After securing a second term, Mr. Obama appeared more emboldened. Just a month after his 2013 inauguration, he talked passionately about opportunity and race with a group of teenage boys in Chicago, a moment aides point to as perhaps the first time he had spoken about these issues in such a personal, powerful way as president. A few months later, he publicly lamented the death of Trayvon Martin, a black Florida teenager, saying that “could have been me 35 years ago.”
That case, along with public ruptures of anger over police shootings in Ferguson and elsewhere, have pushed the issue of race and law enforcement onto the public agenda. Aides said they imagined that with his presidency in its final stages, Mr. Obama might be thinking more about what comes next and causes he can advance as a private citizen.
That is not to say that his public discussion of these issues has been universally welcomed. Some conservatives said he had made matters worse by seeming in their view to blame police officers in some of the disputed cases.
“President Obama, when he was elected, could have been a unifying leader,” Senator Ted Cruz of Texas, a Republican candidate for president, said at a forum last week. “He has made decisions that I think have inflamed racial tensions.”

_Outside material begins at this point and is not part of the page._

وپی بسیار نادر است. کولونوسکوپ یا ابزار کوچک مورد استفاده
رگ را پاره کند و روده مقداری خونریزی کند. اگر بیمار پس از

On the other side of the ideological spectrum, some liberal African-American activists have complained that Mr. Obama has not done enough to help downtrodden communities. While he is speaking out more, these critics argue, he has hardly used the power of the presidency to make the sort of radical change they say is necessary.

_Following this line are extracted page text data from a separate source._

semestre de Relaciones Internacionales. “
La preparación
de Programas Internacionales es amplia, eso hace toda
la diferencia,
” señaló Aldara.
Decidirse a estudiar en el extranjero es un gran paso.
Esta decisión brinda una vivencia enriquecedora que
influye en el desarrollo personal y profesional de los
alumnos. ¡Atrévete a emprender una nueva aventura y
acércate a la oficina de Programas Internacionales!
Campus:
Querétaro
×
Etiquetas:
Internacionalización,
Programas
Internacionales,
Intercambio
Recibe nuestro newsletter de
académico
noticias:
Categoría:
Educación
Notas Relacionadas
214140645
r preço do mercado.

The line Mr. Obama has tried to straddle has been a serrated one. He condemns police brutality as he defends most officers as honorable. He condemns “criminals and thugs” who looted in Baltimore while expressing empathy with those trapped in a cycle of poverty and hopelessness.
In the Bronx on Monday, Mr. Obama bemoaned the death of Brian Moore, a plainclothes New York police officer who had died earlier in the day after being shot in the head Saturday on a Queens street. Most police officers are “good and honest and fair and care deeply about their communities,” even as they put their lives on the line, Mr. Obama said.

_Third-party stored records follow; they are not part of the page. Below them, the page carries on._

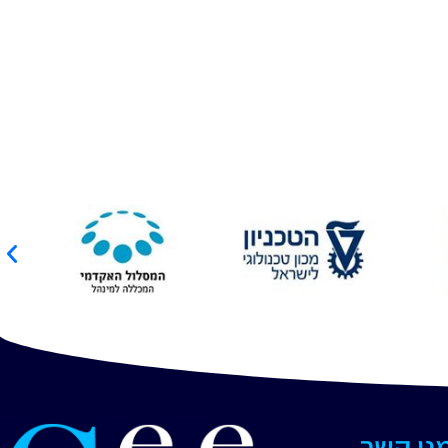
מנו קשר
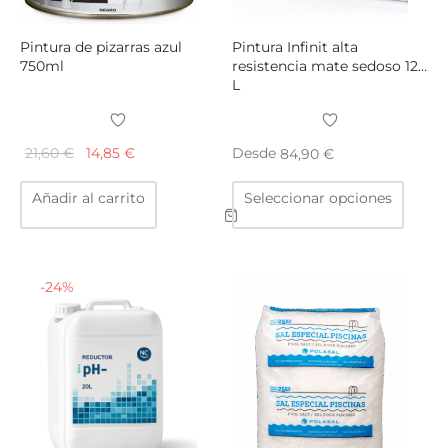
Pintura de pizarras azul
Pintura Infinit alta
750ml
resistencia mate sedoso 12
L
El
El
21,60
€
14,85
€
Desde
84,90
€
precio
precio
Este
Añadir al carrito
Seleccionar opciones
original
actual
produ
era:
es:
tiene
21,60 €.
14,85 €.
múltip
varian
-
24
%
Las
opcio
se
puede
elegir
en
la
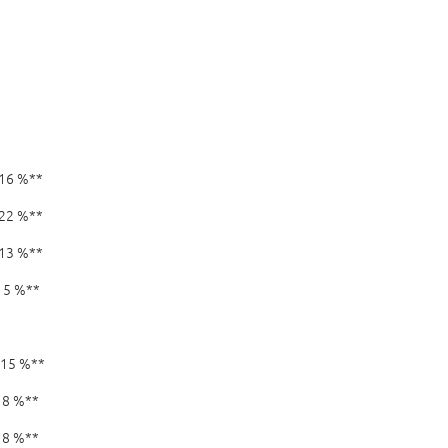
g
%**
%**
%**
%**
%**
%**
**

“Which is why in addressing the issues in Baltimore or Ferguson or New York, the point I made was that if we’re just looking at policing, we’re looking at it too narrowly,” he added. “If we ask the police to simply contain and control problems that we ourselves have been unwilling to invest and solve, that’s not fair to the communities, it’s not fair to the police.”
Moreover, if society writes off some people, he said, “that’s not the kind of country I want to live in; that’s not what America is about.”
His message to young men like Malachi Hernandez, who attends Boston Latin Academy in Massachusetts, is not to give up.
“I want you to know you matter,” he said. “You matter to us.”